When the string "Parkett" occurs in a line of the listing below, return that line.

● Data provided:
---+---

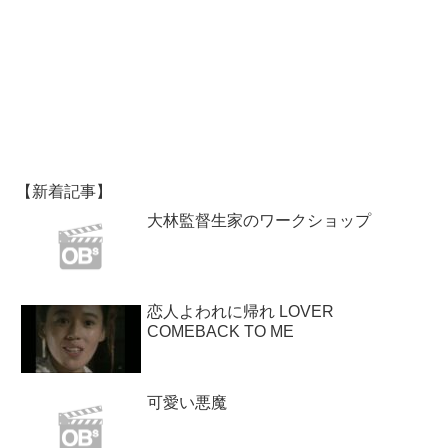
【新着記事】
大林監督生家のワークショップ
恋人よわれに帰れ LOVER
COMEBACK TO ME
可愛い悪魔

---+---

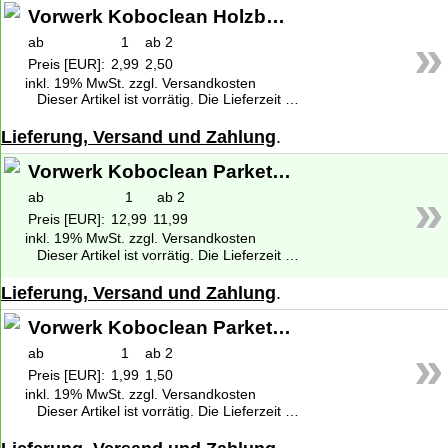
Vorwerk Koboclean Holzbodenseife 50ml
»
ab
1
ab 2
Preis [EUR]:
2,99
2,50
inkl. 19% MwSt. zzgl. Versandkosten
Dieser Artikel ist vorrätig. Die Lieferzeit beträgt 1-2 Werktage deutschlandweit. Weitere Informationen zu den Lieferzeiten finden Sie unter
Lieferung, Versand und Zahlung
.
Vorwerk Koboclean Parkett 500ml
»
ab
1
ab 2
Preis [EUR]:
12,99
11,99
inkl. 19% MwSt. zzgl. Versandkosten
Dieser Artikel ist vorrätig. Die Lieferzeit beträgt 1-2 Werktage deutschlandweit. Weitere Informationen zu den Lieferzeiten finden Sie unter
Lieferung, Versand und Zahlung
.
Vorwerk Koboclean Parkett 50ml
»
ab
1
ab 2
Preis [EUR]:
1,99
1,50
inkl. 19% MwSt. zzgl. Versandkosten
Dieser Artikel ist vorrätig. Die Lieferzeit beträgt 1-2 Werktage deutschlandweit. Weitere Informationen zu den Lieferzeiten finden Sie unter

---+---

● Written response:
Vorwerk Koboclean Parkett 500ml
Vorwerk Koboclean Parkett 50ml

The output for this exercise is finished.